- Toronto-based biotech Cyclica on Wednesday closed a $17 million Series B funding round, led by Drive Capital.
- The startup uses machine learning to "flip the problem of drug discovery on its head."
- Cyclica CEO Naheed Kurji provided the pitch deck his team used to close the round exclusively to Business Insider.
- Visit Business Insider's homepage for more stories.
Cyclica, a Toronto-based biotech startup that uses artificial intelligence to discover and develop potential new treatments, closed a $17 million ($23 million CAD) Series B funding round on Wednesday, Business Insider has learned.
The round was led by Drive Capital, a venture firm based in Columbus, Ohio, and included pharmaceutical company Chiesi Farmaceutici, GreenSky Capital, and members of Cyclica's management team. The company did not disclose its valuation.
Cyclica CEO Naheed Kurji told BI in an interview that the startup's technology is designed to "flip the problem of drug discovery on its head."
Drugs are often designed under what's known in the pharmaceutical industry as a "target-centric approach." The idea is that a drug is specifically designed to fix a particular problem that is causing a disease.
But drugs have unintended consequences. Tylenol, for example, will get rid of your headache, but it can also cause gastrointestinal issues.
"When you take a drug, it's doing more than one thing," Kurji said. "That's because when a drug is placed into a more complex biological system, like a cell, an animal, or a human, it's interacting with more than just one protein. It's interacting with dozens to hundreds, many of those could be linked to other biological effects."
That notion, that drugs interact with hundreds or thousands of proteins on their way to treating a disease is called polypharmacology. And that's where Cyclica comes in.
Cyclica uses machine learning tools — what Kurji calls computational polypharmacology — to find drugs that interact safely with all the different proteins they may come across in a human body. That requires a lot of computational resources, and Cyclica has developed software to carry out this approach.
Getting an early start is crucial to fundraising, Kurji said
In order to raise the Series B round, Kurji says that Cyclica opened the round shortly after closing its Series A in July. He says it was crucial to get an early start on fundraising — even though Cyclica had plenty of cash in the bank and had been generating revenue — since the startup had hit all of its milestones, and that advisors had predicted that the healthcare and biotech market would enter a compression, and it would get more challenging to raise money.
Kurji says they reached out to 40 or 45 different venture firms and met with 20, of which 18 immediately put them under a non-disclosure agreement, a common practice for venture firms that are evaluating deals. Fifteen of those firms were more traditional healthcare VCs, while the remainder were strategic partners such as pharmaceutical companies that have in-house venture funds.
In January, Kurji and his team sat down with a number of investors at the JPMorgan healthcare conference in San Francisco. Those conversations ultimately led to Drive Capital leading the round.
Kurji says that in pitch meetings, investors would ask four main questions. First, they'd want to understand the startup's management — who they're giving money too.
Next, they'd ask about what Kurji calls competitive differentiation, or how a given startup will stand apart from the competition, both scientifically and commercially.
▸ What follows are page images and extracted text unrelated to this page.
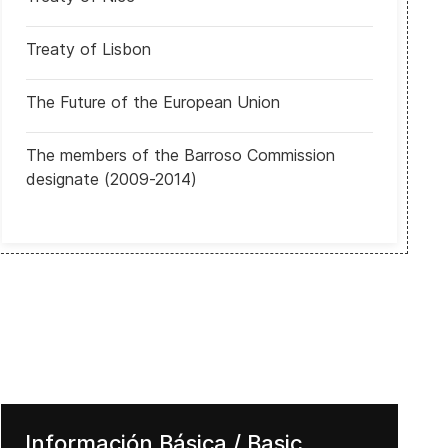
Treaty of Lisbon
The Future of the European Union
The members of the Barroso Commission
designate (2009-2014)
Honduras: Participación electoral de residentes en exterior amena
Información Básica / Basic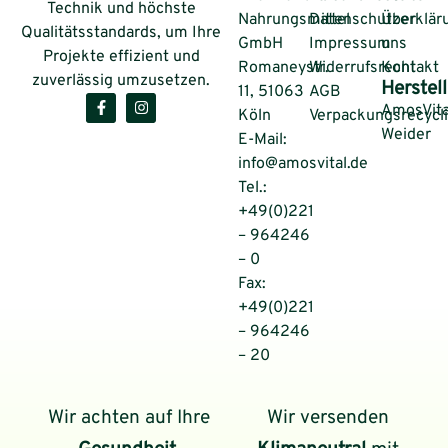
Technik und höchste
Nahrungsmittel
Datenschutzerklär
Über
Qualitätsstandards, um Ihre
GmbH
Impressum
uns
Projekte effizient und
Romaneystr.
Widerrufsrecht
Kontakt
zuverlässig umzusetzen.
Herstell
11, 51063
AGB
AmosVita
Köln
Verpackungsrecycl
Weider
E-Mail:
info@amosvital.de
Tel.:
+49(0)221
– 964246
– 0
Fax:
+49(0)221
– 964246
– 20
Wir achten auf Ihre
Wir versenden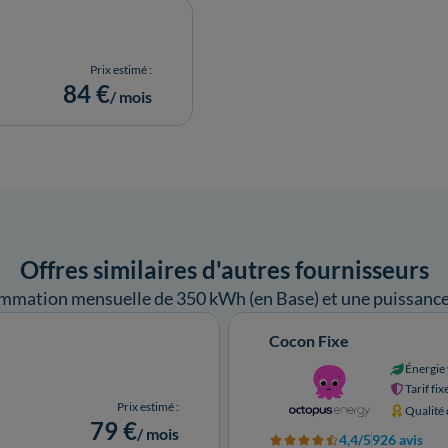
Prix estimé :
84 €
/ mois
Offres similaires d'autres fournisseurs
mmation mensuelle de 350 kWh (en Base) et une puissance 
Cocon Fixe
Énergie 
Tarif fix
Prix estimé :
Qualité
79 €
/ mois
4,4/5
926 avis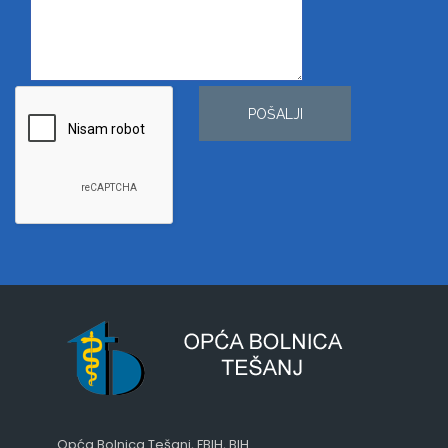
POŠALJI
Opća Bolnica Tešanj, FBIH, BIH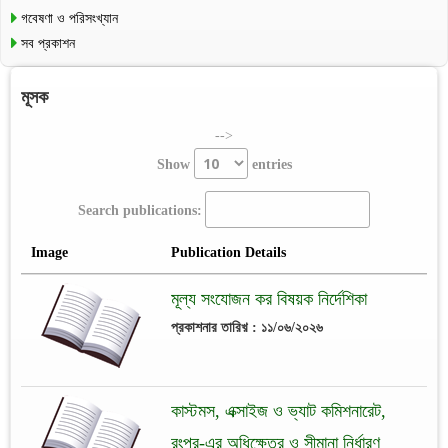
গবেষণা ও পরিসংখ্যান
সব প্রকাশন
মূসক
-->
Show
entries
Search publications:
Image
Publication Details
মূল্য সংযোজন কর বিষয়ক নির্দেশিকা
প্রকাশনার তারিখ় : ১১/০৬/২০২৬
কাস্টমস, এক্সাইজ ও ভ্যাট কমিশনারেট,
রংপর-এর অধিক্ষেত্র ও সীমানা নির্ধারণ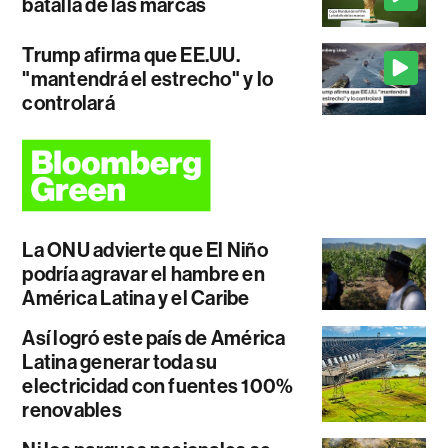
batalla de las marcas
Trump afirma que EE.UU.
"mantendrá el estrecho" y lo
controlará
La ONU advierte que El Niño
podría agravar el hambre en
América Latina y el Caribe
Así logró este país de América
Latina generar toda su
electricidad con fuentes 100%
renovables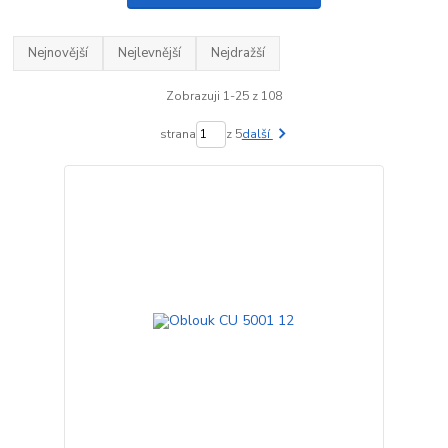
Nejnovější
Nejlevnější
Nejdražší
Zobrazuji 1-25 z 108
strana
z 5
další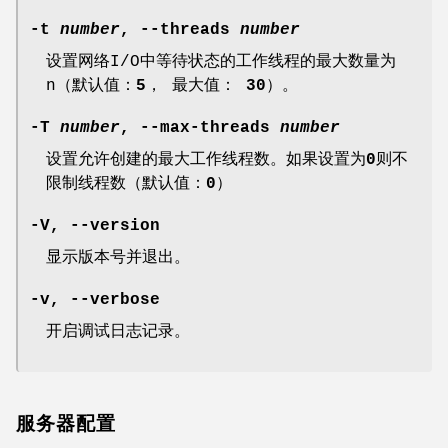
-t
number
, --threads
number
设置网络I/O中等待状态的工作线程的最大数量为
n（默认值：
5
， 最大值：
30
）。
-T
number
, --max-threads
number
设置允许创建的最大工作线程数。如果设置为
0
则不
限制线程数（默认值：
0
）
-V, --version
显示版本号并退出。
-v, --verbose
开启调试日志记录。
服务器配置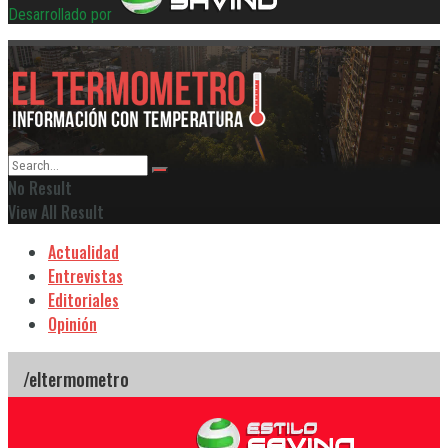
Desarrollado por
No Result
View All Result
Actualidad
Entrevistas
Editoriales
Opinión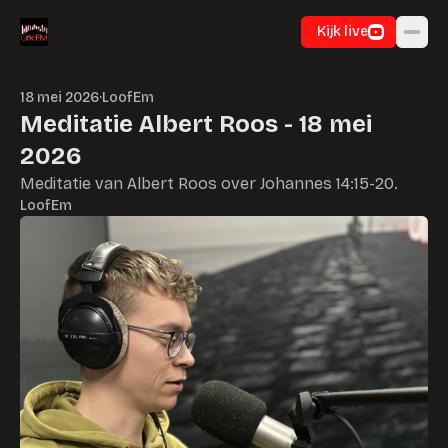
Ga naar inhoud
Kijk live
18 mei 2026
·
LoofEm
Meditatie Albert Roos - 18 mei
2026
Meditatie van Albert Roos over Johannes 14:15-20.
LoofEm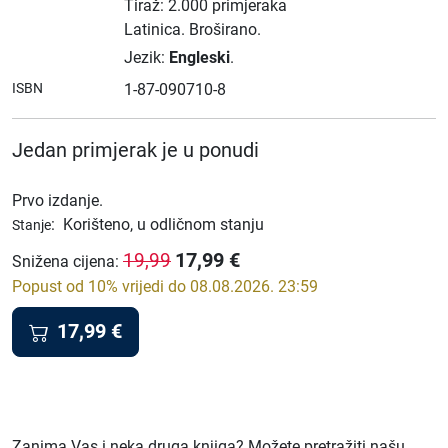
Tiraž: 2.000 primjeraka
Latinica.
Broširano.
Jezik:
Engleski
.
ISBN
1-87-090710-8
Jedan primjerak je u ponudi
Prvo izdanje.
:
Korišteno, u odličnom stanju
Stanje
17,99
€
19,99
Snižena cijena
:
Popust od 10% vrijedi do 08.08.2026. 23:59
17,99
€
Zanima Vas i neka druga knjiga? Možete pretražiti našu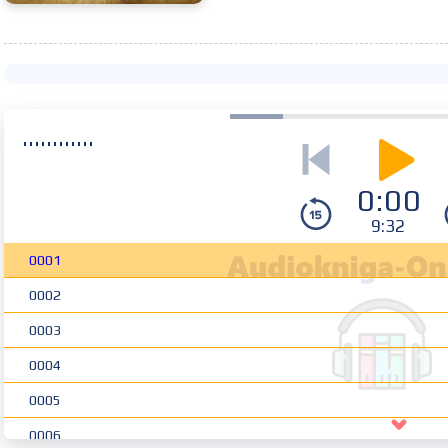
0:00
9:32
0001
0002
0003
0004
0005
0006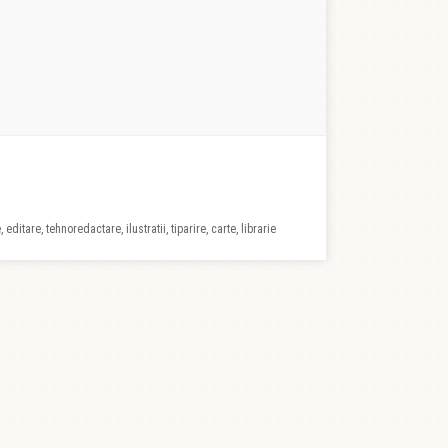
 editare, tehnoredactare, ilustratii, tiparire, carte, librarie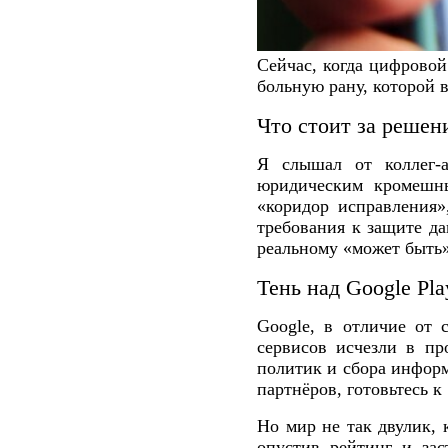
Сейчас, когда цифрово
больную рану, которой в
Что стоит за решен
Я слышал от коллег‑а
юридическим кромешны
«коридор исправления»
требования к защите да
реальному «может быть»
Тень над Google Pla
Google, в отличие от с
сервисов исчезли в пр
политик и сбора инфор
партнёров, готовьтесь к
Но мир не так двулик, 
опустив рейтинг и зас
Then, they'd look at the startup's business model, or how it plans to generate revenue over the long term.
Last, they'd ask about what the startup plans to do with the capital it's raising, Kurji said.
"We probably spent 40% of our time in these pitch meetings on competitive differentiation," Kurji said, and then about "25-30%" of our time explaining our management team.
"There is so many cutting edge companies in our space. I empathize with the VCs," Kurji said.
Psychedelics are a 'blue sky' opportunity
Kurji says the Series B capital will be used to build out Cyclica's team, raising headcount from approximately 35 to 55 over the next few months.
Cyclica is also planning on partnering with leading academic institutions and other biotech companies to spin out joint ventures "to advance the discovery and development of medicines for not just one disease, but for all potential diseases that are conducive to our platform in a more holistic and personalized way," Kurji said.
Though he said he couldn't discuss some of the upcoming ventures, Kurji pointed to a partnership Cyclica has developed with ATAI Life Sciences, a startup working on mental health drugs derived from psychedelics.
That partnership, called EntheogeniX Biosciences, will develop drugs that mimic the molecules found in psychedelics like psilocybin mushrooms, to provide mental health therapies without the psychotropic effects.
Kurji called psychedelics and mental health a "blue sky opportunity."
"Mental health is highly untapped," Kurji said. Developing a psychedelic-based drug that could treat depression or anxiety and get approved by the FDA would help overcome much of the stigma that society still has about these compounds, Kurji said.